Pertama Kali Mengembangkan Agama Islam

Rombongan KR. Asmorosufi yang diikuti seorang putra dan para cucu, setelah meninggalkan Desa Pasekan kemudian menuju Dusun Kramat Desa Wuwuharjo Kecamatan Kajoran Kabupaten Magelang.

Dusun Kramat ini konon kabarnya terkenal hutan wingit (angker) beliau dapat bermukim dengan istiqomah dan mulai dapat mengembangkan syari’at agama Islam bersama dengan seorang ulama, yaitu K. Abdul Ghoni yang pertama kali di daerah perbatasan antara Kabupaten Magelang dan Kabupaten Wonosobo.

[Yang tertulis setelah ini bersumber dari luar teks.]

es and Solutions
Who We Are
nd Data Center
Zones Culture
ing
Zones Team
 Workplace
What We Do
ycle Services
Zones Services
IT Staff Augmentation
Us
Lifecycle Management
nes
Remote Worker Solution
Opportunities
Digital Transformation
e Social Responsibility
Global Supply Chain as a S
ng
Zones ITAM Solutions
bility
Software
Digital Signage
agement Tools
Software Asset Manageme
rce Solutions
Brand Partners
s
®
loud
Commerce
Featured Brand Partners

Keluaraga KR. Asmorosufi Disebar

Karena besarnya pengaruh dalam mengajarkan syari’at agama Islam, maka akhirnya meluaslah para santri berdatangan dari barbagai penjuru daerah untuk menimba ilmu di Dusun Kramat ini. Kemudian disebarlah keluarga KR. Asmorosufi ini sebagai berikut:

  1. KR. Asmorosufi diikuti oleh seorang putra, yaitu KHR. Ali Marhamah dan seorang cucu ialah R. Syukur Sholeh mendirikan masjid dan bermukim di Desa Bendosari Kecamatan Sepuran Kabupaten Wonosobo untuk melangsungkan misi dakwahnya hingga wafat dan makamnya di sebelah Masjid Desa Bendosari tersebut, dan makamnya tidak dicungkup karena memang beliau tidak berkehendak makamnya untuk dicungkup.
  2. KHR. Manshur mendirikan masjid besar Al-Mansyur Kauman Wonosobo, bermukim hingga wafat di Wonosobo dimakamkan di pemakaman Dusun Ketinggring Desa Kalianget Kecamatan Wonosobo Kabupaten Wonosobo.
  3. KHR. Abdul Fattah mendirikan masjid dan pondok pesantren bersama istri dan para putra-putrinya bermukim di Dusun Sigedong Desa Tegalgot Kecamatan Kepil Kabupaten Wonosobo hingga wafatnya dan dimakamkan di dekat pengimaman masjid Sigedong tersebut.
  4. R. Mohamad Ansor bermukim di Desa Leksono hingga wafat dan dimakamkan di pemakaman Kepatihan Desa Leksono Kecamatan Leksono Kabupaten Wonosobo.

Legenda dan Biografi

Dusun Sigedong Baturono, termasuk Desa Tegalgot Kecamatan Kepil Kabupaten Wonosobo. Dulunya adalah bukit hutan belantara konon tempat kerajaan jin, setan, lelembut lain sebagainya makhluk gaib. Dan barang siapa yang berani menjamah memasuki hutan tersebut akan hilang musnah tanpa bekas dan tak diketahui arah rimbanya. Sehingga tidak seorang pun yang berani mendekat apalagi memasukinya.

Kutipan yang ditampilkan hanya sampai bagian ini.